In any case, I sought out a bear in the forest, and asked him to give me a louse. The bear agreed happily. At the time he was skulking around the home of a friend of my sister’s, and I had a sneaking suspicion they had an assignation, because bears simply can’t keep away from girls. This bear must have had some affair going on with my sister’s friend, but that wasn’t my business. As long as he didn’t trouble my sister. I took some lice from the bear and left him sitting under a bush.
A bear like that, on the prowl for a woman, may sit patiently in one place for several days, without eating or drinking, his head cocked, his paws meekly on his belly, and a silly lovesick expression on his face. It makes a huge impression on a girl. “Oh, what a sweet teddy!” they sigh tenderly, and the bear, having managed to create the desired impression, gets to his feet and shambles awkwardly over to his beloved, a globeflower picked from a meadow in his teeth. And when he has continued to show his skill by weaving a dandelion wreath and putting it on his own half-cocked head, then not a single woman can resist such an idyllic scene.
I took the lice I’d received from the bear to Pirre and Rääk, and after the Primates had tenderly stroked them and let them scurry over their hairy fingers for a while, they commanded the lice to lie on their backs—and the creatures did so, waving their legs in the air.
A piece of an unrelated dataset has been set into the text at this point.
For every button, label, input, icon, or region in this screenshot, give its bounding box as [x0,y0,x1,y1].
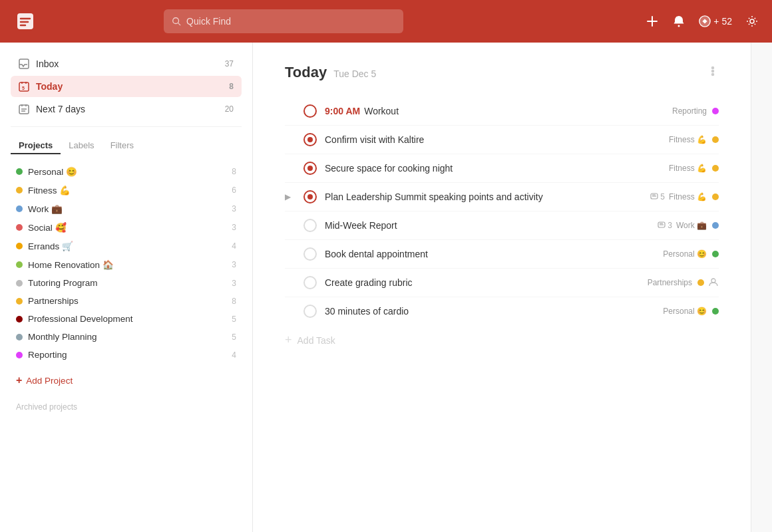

“You see, they obey!” said Pirre and Rääk joyfully. “Smart creatures! We’ll let them in with the others; we’ve got enough room.” They could never have enough lice; they picked up every one they came across.
At this time Pirre and Rääk had another exciting task in hand. They had already bred frog-sized lice, but only a few, and wanted to breed lice that were the size of goats. The sturdier lice were separated from the smaller ones, they were allowed to multiply, and from these the very hugest were selected. This did not take long, however, as the lice bred quickly and had plenty of offspring. A few months later a goat-sized louse was born. I have to say that it was an impossibly hideous creature. With a little louse, the ugliness wasn’t visible, as it was simply a little speck, but a big louse was the most unpleasant animal you can imagine. Pirre and Rääk didn’t think so. They were very pleased with their monster.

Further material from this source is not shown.